Structuring your code

Why structuring your code?

Why structuring your code?

  • Organization
  • Code quality
  • Allows for easy collaboration
  • Makes your project reproducible!
  • What did I do ???

Ultimately ...

other people will thank you ....

YOU WILL THANK YOU!!

Getting started

Getting started

You first need to install the requirements!


                        pip install cookiecutter
                        

cookiecutter is a

A command-line utility that creates projects from cookiecutters (project templates). E.g. Python package projects, jQuery plugin projects.

Starting a new project

Starting a new project is really easy!
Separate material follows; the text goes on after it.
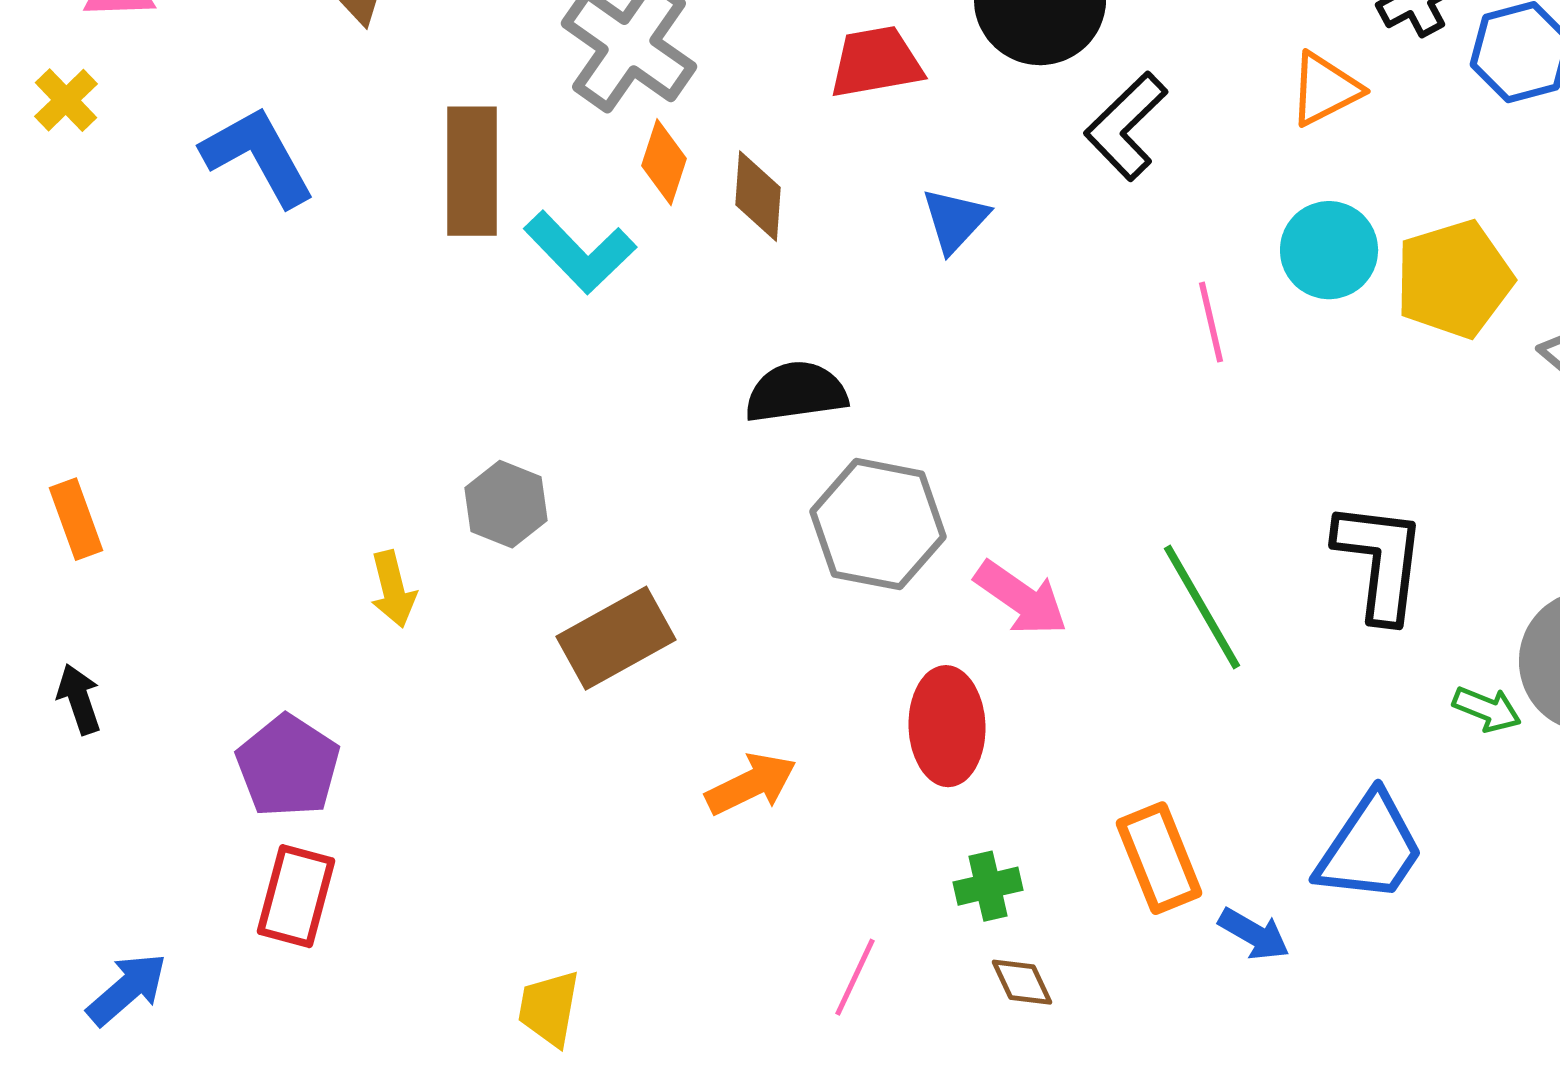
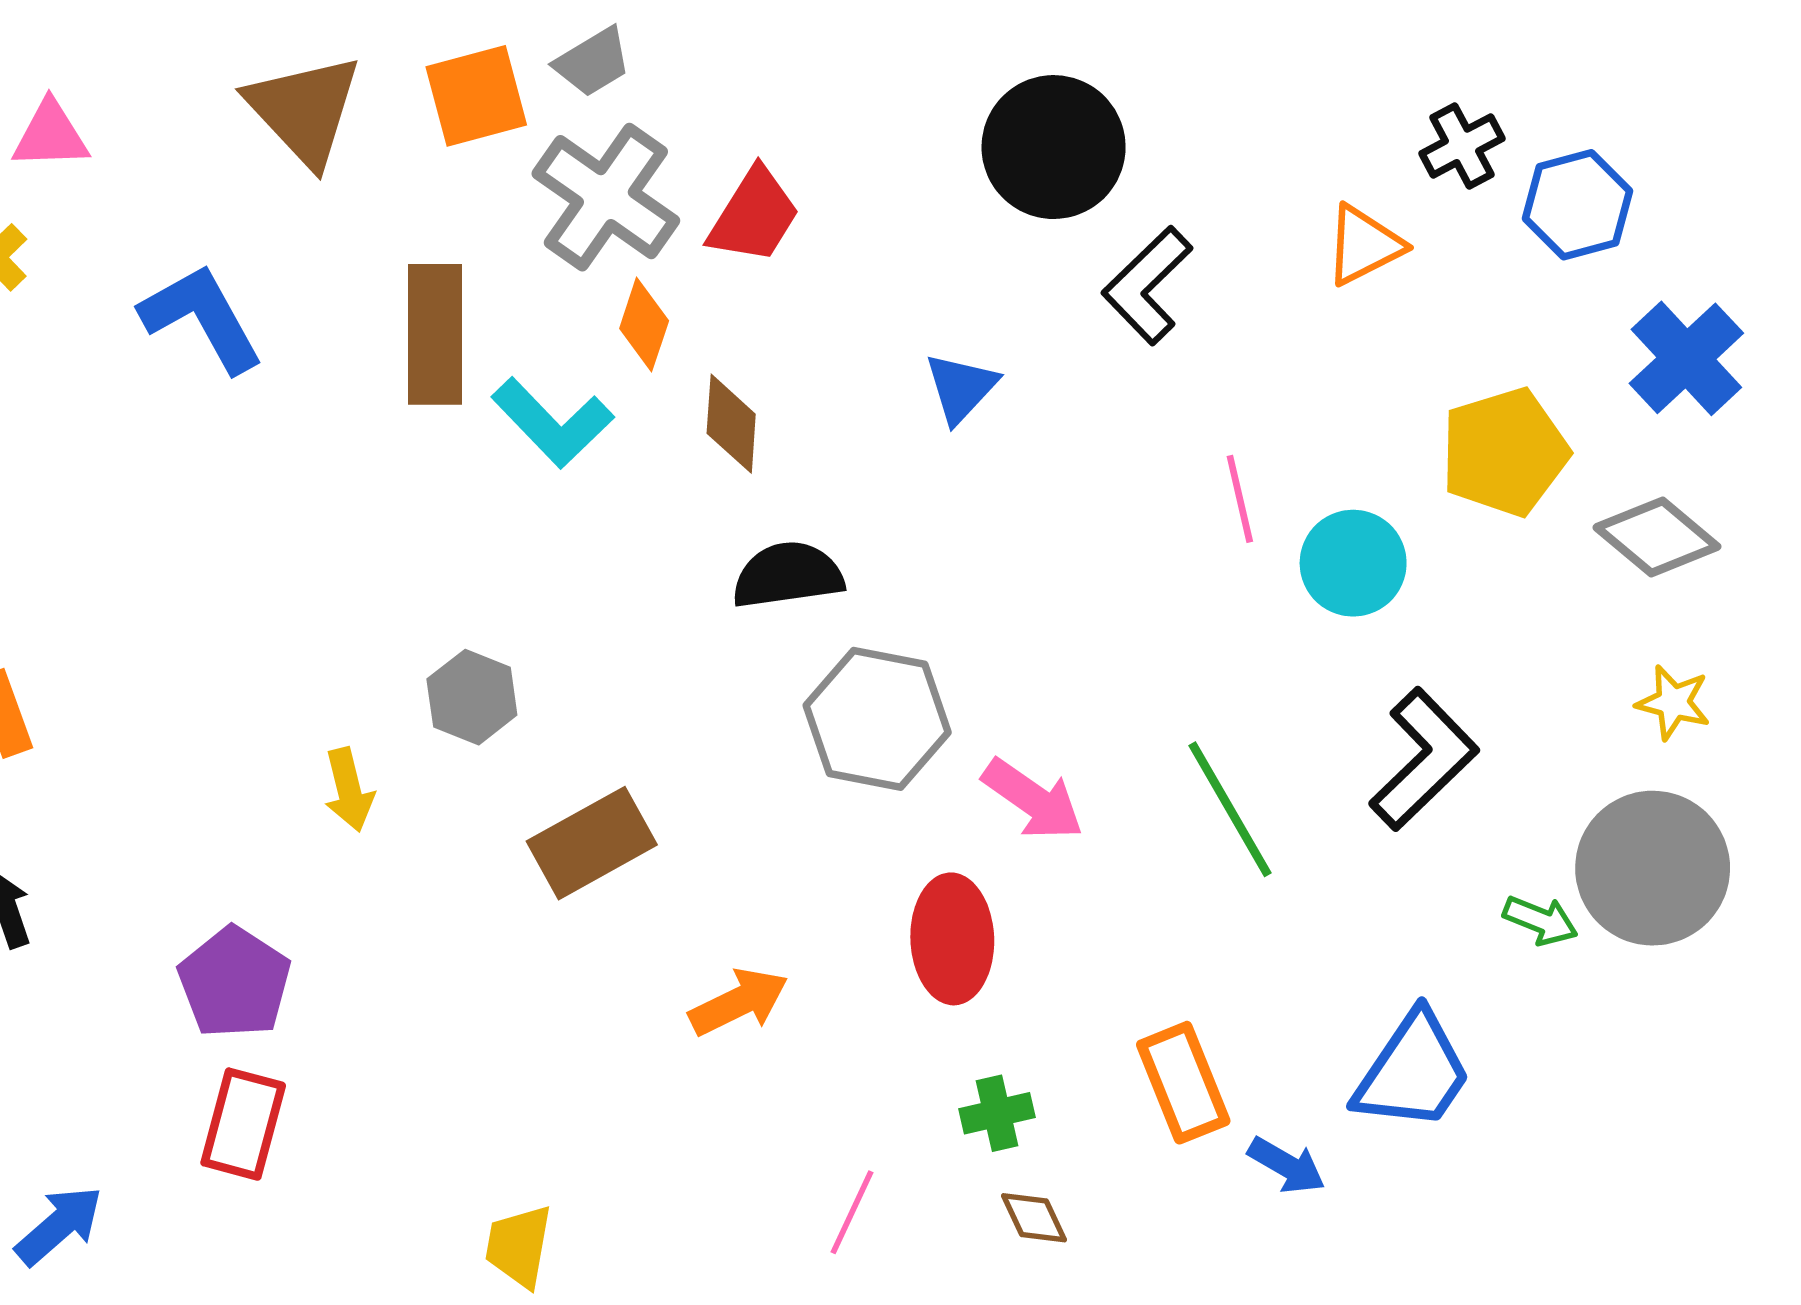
red trapezoid: (876, 62) -> (754, 216), moved, turned 132
brown diamond: (758, 196) -> (731, 424), moved
cyan circle: (1329, 250) -> (1353, 563), moved
black L-shape: (1380, 561) -> (1424, 759), turned 39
You don't need to create a directory first!


                        cookiecutter https://github.com/drivendata/cookiecutter-data-science
                        

or my version


                        cookiecutter https://github.com/vcalderon2009/cookiecutter-data-science
                        

See:
http://vanderbilt-astro-starting-grad-school.readthedocs.io/en/latest/
structuring_your_code.html

Starting a new project

https://drivendata.github.io/cookiecutter-data-science/

Folder structure

folder structure

Good coding and project management

Good coding and project management

There are some opinions that have grown out of experience with what works and what doesn't when collaborating on different projects.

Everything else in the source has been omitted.